X_train = df_train.iloc[:, 2:].values
y_train = df_train['Survived']
from sklearn.ensemble import RandomForestClassifier
model = RandomForestClassifier(n_estimators = 100, random_state=0)
model = model.fit(X_train, y_train)
We now review what needs to be cleaned in the test data.
df_test.info()
<class 'pandas.core.frame.DataFrame'> Int64Index: 179 entries, 712 to 890 Data columns (total 12 columns): PassengerId 179 non-null int64 Survived 179 non-null int64 Pclass 179 non-null int64 Name 179 non-null object Sex 179 non-null object Age 149 non-null float64 SibSp 179 non-null int64 Parch 179 non-null int64 Ticket 179 non-null object Fare 179 non-null float64 Cabin 42 non-null object Embarked 178 non-null object dtypes: float64(2), int64(5), object(5) memory usage: 18.2+ KB
df_test = df_test.drop(['Name', 'Ticket', 'Cabin'], axis=1)

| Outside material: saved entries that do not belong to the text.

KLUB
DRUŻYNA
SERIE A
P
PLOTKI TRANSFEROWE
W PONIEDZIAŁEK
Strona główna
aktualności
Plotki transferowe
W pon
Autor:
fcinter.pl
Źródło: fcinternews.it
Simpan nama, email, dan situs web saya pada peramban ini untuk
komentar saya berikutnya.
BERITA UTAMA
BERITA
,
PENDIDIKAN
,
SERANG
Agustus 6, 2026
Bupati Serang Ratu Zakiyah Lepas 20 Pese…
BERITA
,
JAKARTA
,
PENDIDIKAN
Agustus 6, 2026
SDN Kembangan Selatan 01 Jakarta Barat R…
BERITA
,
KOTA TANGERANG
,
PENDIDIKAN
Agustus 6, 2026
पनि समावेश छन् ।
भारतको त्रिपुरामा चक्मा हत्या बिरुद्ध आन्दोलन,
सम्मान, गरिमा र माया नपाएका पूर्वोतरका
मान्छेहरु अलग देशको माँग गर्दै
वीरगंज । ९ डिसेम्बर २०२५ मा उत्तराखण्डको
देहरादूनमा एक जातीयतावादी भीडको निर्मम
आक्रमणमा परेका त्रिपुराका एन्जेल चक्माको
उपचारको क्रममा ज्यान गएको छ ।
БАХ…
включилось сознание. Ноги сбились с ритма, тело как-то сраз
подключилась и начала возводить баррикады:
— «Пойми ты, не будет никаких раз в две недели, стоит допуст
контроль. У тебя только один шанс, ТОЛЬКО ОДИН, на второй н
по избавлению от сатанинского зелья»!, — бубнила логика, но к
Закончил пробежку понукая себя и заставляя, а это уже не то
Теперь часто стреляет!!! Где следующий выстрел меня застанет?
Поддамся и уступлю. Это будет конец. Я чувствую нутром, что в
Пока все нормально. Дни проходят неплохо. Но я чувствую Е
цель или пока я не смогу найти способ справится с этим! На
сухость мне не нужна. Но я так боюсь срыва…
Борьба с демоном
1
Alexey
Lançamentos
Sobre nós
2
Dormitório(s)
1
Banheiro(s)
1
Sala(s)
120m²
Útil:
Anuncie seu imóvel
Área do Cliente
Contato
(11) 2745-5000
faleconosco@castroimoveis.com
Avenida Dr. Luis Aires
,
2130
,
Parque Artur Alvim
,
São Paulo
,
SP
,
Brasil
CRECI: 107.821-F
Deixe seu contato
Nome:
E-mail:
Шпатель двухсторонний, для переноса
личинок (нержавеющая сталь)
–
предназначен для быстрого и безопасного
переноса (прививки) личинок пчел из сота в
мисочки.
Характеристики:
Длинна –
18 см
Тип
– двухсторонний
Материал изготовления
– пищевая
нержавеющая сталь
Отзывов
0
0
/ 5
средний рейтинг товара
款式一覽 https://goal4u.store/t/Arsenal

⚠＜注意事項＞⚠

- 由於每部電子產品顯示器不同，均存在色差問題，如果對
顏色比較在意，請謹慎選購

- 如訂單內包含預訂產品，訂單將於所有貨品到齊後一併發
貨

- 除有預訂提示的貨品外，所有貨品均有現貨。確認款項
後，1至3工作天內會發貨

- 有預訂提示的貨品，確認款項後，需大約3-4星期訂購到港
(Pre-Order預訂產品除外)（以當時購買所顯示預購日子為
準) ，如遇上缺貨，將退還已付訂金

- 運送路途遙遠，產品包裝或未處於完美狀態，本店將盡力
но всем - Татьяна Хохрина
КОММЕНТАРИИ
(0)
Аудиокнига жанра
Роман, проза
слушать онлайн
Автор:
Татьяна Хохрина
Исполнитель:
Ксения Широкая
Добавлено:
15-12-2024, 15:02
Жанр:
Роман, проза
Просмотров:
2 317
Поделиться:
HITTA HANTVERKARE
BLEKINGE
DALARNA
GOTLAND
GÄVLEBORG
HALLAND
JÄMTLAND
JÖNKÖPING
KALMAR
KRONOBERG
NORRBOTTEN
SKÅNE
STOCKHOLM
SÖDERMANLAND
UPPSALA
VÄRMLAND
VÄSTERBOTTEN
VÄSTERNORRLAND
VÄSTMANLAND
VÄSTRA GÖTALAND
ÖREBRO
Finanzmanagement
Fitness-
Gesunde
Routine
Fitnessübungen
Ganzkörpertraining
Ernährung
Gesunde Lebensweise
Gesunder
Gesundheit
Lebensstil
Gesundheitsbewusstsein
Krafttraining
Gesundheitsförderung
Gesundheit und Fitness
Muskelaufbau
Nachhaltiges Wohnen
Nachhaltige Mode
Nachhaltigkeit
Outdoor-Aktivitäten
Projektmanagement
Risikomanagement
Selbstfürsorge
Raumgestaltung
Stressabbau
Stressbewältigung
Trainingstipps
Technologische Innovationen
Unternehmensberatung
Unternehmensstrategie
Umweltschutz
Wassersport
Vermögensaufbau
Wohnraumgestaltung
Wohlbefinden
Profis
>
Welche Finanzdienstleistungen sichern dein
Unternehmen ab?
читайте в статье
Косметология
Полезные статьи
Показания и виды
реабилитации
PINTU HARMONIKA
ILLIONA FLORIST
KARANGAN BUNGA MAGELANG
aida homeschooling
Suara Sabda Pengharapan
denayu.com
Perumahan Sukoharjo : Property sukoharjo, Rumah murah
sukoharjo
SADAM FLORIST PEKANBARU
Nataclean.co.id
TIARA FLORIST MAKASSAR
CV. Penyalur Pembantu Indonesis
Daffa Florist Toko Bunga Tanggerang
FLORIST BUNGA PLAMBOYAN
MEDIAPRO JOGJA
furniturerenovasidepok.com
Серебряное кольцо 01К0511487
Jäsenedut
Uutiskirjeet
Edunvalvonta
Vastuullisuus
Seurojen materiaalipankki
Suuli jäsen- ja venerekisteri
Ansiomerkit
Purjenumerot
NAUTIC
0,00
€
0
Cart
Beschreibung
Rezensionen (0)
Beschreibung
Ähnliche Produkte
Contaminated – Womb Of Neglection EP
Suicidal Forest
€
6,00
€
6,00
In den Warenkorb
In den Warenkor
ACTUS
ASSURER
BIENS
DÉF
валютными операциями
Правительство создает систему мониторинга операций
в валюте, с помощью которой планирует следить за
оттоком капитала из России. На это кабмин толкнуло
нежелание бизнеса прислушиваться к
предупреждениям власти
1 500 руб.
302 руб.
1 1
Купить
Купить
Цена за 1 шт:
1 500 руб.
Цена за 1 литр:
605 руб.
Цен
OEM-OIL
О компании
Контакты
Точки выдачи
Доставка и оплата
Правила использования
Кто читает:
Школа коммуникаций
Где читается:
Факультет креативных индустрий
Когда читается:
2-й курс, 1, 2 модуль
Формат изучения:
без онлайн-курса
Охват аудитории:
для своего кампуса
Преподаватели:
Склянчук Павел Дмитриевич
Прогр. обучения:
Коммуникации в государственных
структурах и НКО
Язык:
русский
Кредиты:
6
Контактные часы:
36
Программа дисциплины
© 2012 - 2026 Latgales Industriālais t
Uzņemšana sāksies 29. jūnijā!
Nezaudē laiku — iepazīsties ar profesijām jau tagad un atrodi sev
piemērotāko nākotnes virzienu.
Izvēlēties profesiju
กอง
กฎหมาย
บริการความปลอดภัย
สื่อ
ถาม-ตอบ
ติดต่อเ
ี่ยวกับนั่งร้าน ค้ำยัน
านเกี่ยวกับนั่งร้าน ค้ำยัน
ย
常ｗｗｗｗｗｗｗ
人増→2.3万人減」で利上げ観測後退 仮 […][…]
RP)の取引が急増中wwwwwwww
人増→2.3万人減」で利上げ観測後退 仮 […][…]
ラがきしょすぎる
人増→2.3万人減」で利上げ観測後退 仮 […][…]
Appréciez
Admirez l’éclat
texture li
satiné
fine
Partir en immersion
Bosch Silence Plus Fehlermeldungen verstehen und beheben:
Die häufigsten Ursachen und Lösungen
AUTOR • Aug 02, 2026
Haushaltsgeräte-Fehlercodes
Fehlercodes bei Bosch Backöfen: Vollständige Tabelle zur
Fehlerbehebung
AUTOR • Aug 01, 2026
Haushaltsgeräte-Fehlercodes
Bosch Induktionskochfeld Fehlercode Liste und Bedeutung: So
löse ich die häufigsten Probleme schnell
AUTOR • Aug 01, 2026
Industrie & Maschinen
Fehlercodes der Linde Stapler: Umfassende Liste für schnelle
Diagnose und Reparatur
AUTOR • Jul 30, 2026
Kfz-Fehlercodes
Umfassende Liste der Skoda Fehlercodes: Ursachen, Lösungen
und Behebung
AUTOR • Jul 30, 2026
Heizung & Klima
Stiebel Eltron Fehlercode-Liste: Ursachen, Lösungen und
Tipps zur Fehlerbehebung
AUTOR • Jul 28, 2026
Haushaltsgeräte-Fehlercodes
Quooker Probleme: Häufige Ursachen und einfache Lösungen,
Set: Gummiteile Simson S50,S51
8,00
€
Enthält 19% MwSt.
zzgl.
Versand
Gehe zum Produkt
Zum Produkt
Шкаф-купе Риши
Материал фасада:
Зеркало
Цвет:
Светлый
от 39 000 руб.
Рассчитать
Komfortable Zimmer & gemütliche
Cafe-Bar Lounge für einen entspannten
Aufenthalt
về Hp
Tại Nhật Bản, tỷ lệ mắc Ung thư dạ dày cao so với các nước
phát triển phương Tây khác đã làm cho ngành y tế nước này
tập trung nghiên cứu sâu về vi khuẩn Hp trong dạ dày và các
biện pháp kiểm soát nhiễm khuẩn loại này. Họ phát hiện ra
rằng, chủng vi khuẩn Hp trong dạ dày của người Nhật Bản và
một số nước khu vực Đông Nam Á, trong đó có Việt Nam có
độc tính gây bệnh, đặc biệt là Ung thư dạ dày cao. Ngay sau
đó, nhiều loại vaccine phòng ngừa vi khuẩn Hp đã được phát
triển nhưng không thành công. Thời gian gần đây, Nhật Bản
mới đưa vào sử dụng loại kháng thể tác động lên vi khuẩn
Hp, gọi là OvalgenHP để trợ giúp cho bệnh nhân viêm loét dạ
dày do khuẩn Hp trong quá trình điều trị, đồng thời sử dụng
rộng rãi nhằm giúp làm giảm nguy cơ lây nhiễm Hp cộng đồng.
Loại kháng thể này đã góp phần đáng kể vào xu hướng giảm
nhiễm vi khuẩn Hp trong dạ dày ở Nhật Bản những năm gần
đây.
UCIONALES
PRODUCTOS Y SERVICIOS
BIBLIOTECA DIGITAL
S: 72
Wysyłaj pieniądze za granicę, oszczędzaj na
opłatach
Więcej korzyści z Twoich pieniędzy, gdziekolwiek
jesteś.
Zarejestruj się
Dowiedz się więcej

As per our previous approach, we fill in the NaN values in the column Age and Embarked with the mean and mode respectively.
df_test['Age'] = df_test['Age'].fillna(age_mean)
df_test['Embarked'] = df_test['Embarked'].fillna('S')
df_test.info()
<class 'pandas.core.frame.DataFrame'> Int64Index: 179 entries, 712 to 890 Data columns (total 9 columns): PassengerId 179 non-null int64 Survived 179 non-null int64 Pclass 179 non-null int64 Sex 179 non-null object Age 179 non-null float64 SibSp 179 non-null int64 Parch 179 non-null int64 Fare 179 non-null float64 Embarked 179 non-null object dtypes: float64(2), int64(5), object(2) memory usage: 14.0+ KB
df_test['Sex'] = df_test['Sex'].map({'female': 0, 'male': 1}).astype(int)
df_test['Embarked'] = df_test['Embarked'].map({'C':1, 'S':2, 'Q':3})
X_test = df_test.iloc[:, 2:]
y_test = df_test['Survived']
y_prediction = model.predict(X_test)
As before, we calculate the model's accuracy:
np.sum(y_prediction == y_test) / float(len(y_test))
0.81564245810055869
While this is slightly less than our previous approach, our current approach preserves the number of predictions to be made.
len(y_test)
179
More importantly, all the training data was used to train our model. By ignoring rows with missing value, we are essentially throwing away information that can be used.